Post synthetic incorporation of Ti into zeolite Beta via defect sites originating from methyl-silanes and its impacts on epoxidation and reduction reactions
A novel method of creating catalytic material containing paired Lewis acids in combination with alkyl-metal precursors for improving the production of materials used in agricultural, chemical, and other commercial/industrial applications/processes.

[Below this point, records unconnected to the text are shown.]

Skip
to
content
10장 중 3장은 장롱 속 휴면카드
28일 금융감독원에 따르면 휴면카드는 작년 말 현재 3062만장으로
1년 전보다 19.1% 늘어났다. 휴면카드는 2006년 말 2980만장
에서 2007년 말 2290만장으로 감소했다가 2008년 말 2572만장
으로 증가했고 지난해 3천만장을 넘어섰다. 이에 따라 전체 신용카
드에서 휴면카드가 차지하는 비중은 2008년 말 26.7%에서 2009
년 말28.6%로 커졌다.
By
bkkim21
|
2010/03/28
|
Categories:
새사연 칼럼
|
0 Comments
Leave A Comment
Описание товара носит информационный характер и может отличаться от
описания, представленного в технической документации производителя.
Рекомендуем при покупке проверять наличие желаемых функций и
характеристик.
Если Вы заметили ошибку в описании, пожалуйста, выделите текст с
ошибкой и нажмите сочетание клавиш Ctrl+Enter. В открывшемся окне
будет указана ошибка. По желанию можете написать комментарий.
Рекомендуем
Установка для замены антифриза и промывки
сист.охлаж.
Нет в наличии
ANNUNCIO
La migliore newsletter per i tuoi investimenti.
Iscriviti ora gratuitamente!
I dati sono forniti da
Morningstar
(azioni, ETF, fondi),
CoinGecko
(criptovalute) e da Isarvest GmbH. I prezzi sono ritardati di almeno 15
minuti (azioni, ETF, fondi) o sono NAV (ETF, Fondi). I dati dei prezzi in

More efficient techniques to create catalytic material are required to enable higher efficiencies and other performance improvements when used for manufacturing of specialty chemicals and other compounds. The conventional methods whereby Lewis acids play a role in catalysis has some key limitations - resulting in the need for, developing new/novel combinations such as well-defined paired Lewis acid sites. These new technologies could have a dramatic impact in terms of lower production costs and more efficient operations in manufacturing processes commonly used.

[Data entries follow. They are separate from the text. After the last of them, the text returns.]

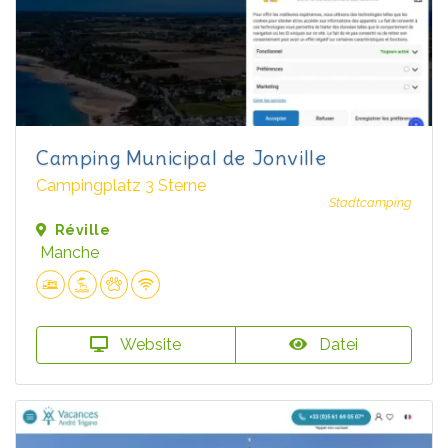
Camping Municipal de Jonville
Campingplatz 3 Sterne
Stadtcamping
Réville
Manche
Website
Datei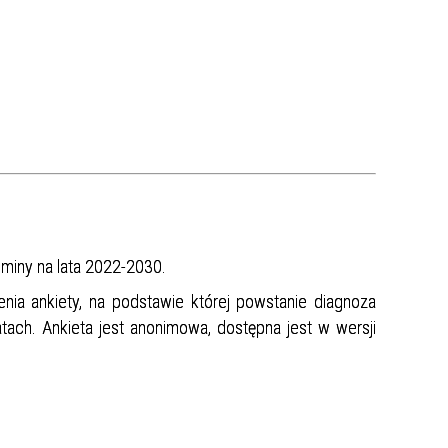
miny na lata 2022-2030.
a ankiety, na podstawie której powstanie diagnoza
tach. Ankieta jest anonimowa, dostępna jest w wersji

OSU researchers have developed an enhanced catalytic material containing well-defined paired Lewis acid sites in a zeolite framework. They have leveraged precursors such as alkyl-Sn or alkyl-Ge to create open-defect Lewis acid sites. These defect sites act as targets for post-synthetic insertion of a second heteroatom. The Lewis acid pairs consisting of the first acid being alkyl-Sn or alkyl-Ge, and the second acid being one of the following: Sn, Zr, Hf, Ti, or Nb. When primary targets in the process, such as Ti-Ge, Sn-Sn, Zr-Sn, or Ti-Sn, are paired with different Lewis acid pairs the catalytic activity increases and thus adds value when used in application areas, such as epoxidation of olefins. In a similar manner, the inventors have demonstrated that Sn-Sn, and Sn-Zr pairs exhibit potential for activation of substrates for use in the aldol reaction process.
Changing over to using this technology where synthesizing catalytic materials with well-defined paired Lewis acid sites shows strong potential and ability to directly impact several areas in industrial processes. Some immediately impacted industrial processes would be the epoxidation of olefins and the aldol reaction, among many others.
The technology proposed here overcomes some of the main limitations in terms of instability and limited synthesizing capabilities in conventional approaches. It enables post-synthetic heteroatom insertion to generate distinct Lewis acid pairs in zeolites with the potential to expand the number of materials used to create efficient catalysts. The technology’s flexibility is further enhanced by providing a mechanism to incorporate a variety of heteroatom pairs into a zeolite framework.